[Saved data entries]
>>>
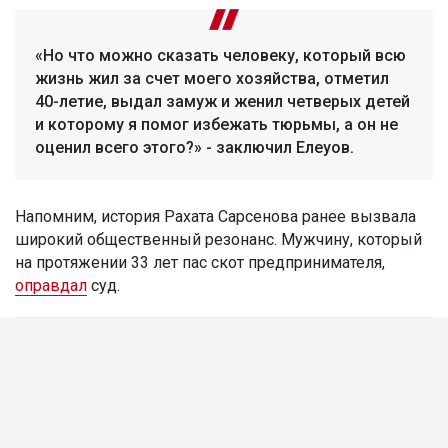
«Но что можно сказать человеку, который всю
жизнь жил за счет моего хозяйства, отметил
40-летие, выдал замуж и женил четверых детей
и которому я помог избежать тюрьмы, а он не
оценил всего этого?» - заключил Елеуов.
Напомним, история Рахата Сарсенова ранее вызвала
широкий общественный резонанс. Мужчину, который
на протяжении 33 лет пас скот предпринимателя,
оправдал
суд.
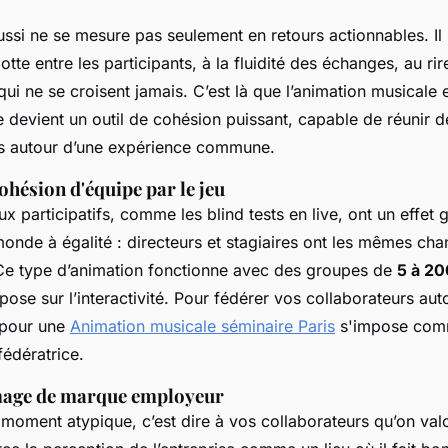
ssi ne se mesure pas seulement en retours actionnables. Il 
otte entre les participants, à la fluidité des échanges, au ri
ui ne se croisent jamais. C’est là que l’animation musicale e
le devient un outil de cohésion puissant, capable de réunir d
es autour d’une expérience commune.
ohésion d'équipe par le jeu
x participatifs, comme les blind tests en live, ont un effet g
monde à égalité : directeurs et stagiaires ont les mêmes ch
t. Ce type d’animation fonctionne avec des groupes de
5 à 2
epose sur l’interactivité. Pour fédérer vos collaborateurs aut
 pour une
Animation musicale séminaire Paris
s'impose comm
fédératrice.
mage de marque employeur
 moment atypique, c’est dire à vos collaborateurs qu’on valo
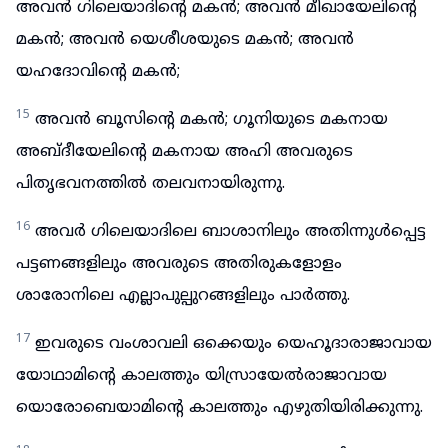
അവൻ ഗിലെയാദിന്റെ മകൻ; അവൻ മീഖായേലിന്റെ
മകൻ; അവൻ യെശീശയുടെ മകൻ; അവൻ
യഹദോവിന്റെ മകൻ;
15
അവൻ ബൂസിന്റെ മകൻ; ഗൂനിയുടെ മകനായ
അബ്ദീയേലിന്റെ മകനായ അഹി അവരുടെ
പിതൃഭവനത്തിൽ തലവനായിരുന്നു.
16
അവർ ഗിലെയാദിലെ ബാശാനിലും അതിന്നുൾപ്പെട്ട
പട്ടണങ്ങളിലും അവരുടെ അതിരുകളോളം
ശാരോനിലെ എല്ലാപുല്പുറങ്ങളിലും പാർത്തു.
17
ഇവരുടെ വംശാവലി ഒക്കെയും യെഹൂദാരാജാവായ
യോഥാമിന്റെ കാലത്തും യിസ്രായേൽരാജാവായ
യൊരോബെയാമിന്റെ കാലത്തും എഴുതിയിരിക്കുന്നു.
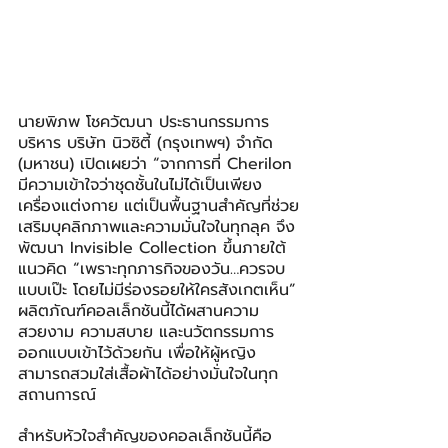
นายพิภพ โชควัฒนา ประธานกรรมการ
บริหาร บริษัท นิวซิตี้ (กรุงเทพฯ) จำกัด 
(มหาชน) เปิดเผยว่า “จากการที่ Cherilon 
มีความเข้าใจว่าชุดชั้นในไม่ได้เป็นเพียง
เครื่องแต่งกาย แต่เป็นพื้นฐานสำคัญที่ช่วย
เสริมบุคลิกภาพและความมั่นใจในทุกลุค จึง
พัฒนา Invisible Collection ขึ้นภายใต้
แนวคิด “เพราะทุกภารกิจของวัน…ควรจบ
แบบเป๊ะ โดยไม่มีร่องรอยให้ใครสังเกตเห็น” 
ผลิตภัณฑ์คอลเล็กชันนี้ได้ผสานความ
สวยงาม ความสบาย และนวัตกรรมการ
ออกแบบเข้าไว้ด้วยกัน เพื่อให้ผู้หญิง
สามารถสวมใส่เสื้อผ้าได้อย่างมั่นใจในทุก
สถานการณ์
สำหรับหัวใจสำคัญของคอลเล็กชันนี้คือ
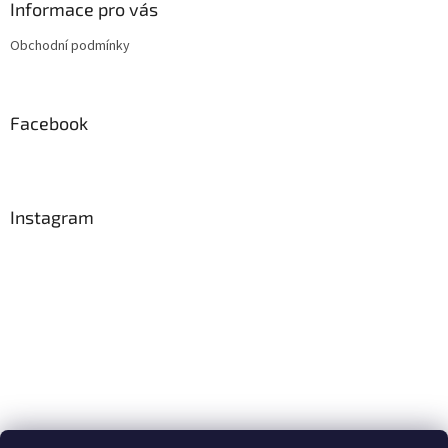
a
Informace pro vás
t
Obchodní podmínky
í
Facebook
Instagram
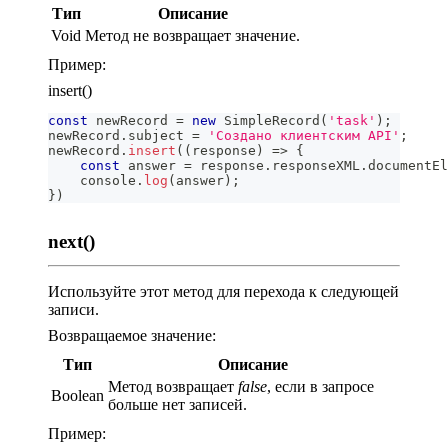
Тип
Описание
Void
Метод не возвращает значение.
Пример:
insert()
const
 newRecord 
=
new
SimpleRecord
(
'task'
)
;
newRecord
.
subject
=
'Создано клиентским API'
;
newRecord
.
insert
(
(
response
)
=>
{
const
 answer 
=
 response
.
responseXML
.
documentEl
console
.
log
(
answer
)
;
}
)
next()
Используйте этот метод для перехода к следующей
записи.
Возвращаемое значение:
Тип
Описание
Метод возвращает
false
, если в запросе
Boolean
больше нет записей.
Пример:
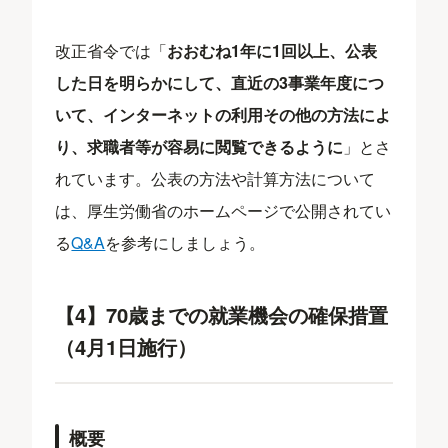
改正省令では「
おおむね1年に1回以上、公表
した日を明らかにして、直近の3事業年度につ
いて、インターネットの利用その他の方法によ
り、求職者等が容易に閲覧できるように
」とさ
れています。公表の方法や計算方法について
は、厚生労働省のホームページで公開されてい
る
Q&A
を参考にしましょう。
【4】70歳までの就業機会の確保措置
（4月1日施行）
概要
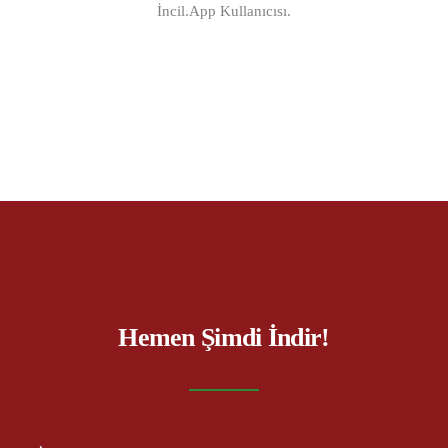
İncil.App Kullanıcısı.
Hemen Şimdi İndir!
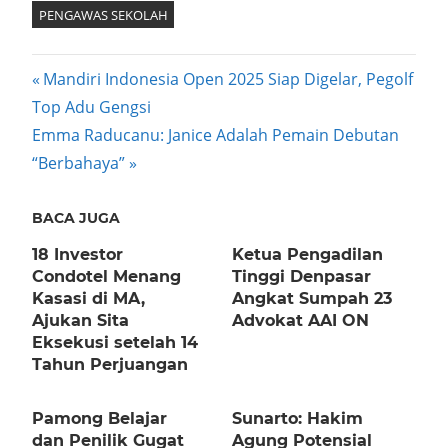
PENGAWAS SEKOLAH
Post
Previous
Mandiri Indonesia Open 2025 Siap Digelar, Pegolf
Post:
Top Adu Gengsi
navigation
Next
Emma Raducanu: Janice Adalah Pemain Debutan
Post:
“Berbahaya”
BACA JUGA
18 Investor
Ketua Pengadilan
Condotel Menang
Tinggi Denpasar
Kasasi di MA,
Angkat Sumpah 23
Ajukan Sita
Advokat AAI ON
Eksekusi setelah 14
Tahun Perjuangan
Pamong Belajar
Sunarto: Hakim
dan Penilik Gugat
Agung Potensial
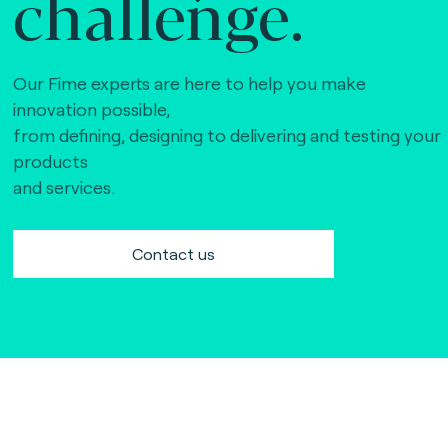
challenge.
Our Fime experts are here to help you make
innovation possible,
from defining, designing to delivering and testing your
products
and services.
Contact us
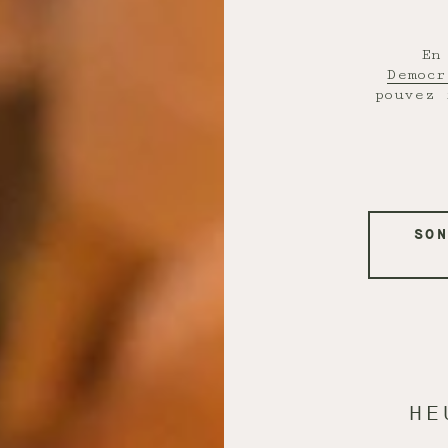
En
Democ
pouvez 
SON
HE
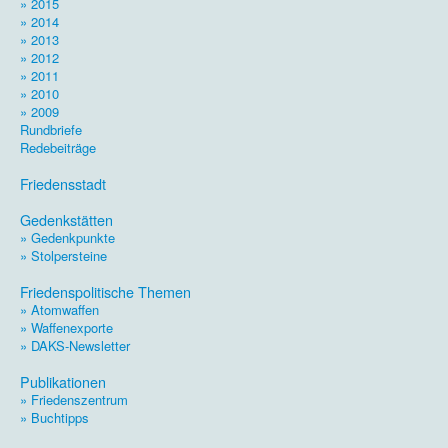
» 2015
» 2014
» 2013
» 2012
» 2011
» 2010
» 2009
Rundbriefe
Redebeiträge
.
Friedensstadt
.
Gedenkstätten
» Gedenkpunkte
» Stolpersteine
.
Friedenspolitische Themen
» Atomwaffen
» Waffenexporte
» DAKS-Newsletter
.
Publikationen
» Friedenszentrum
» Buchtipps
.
<<<
The expected answer is every line above in which the word "collaborateurs" appears.

epose sur l’interactivité. Pour fédérer vos collaborateurs aut
 moment atypique, c’est dire à vos collaborateurs qu’on valo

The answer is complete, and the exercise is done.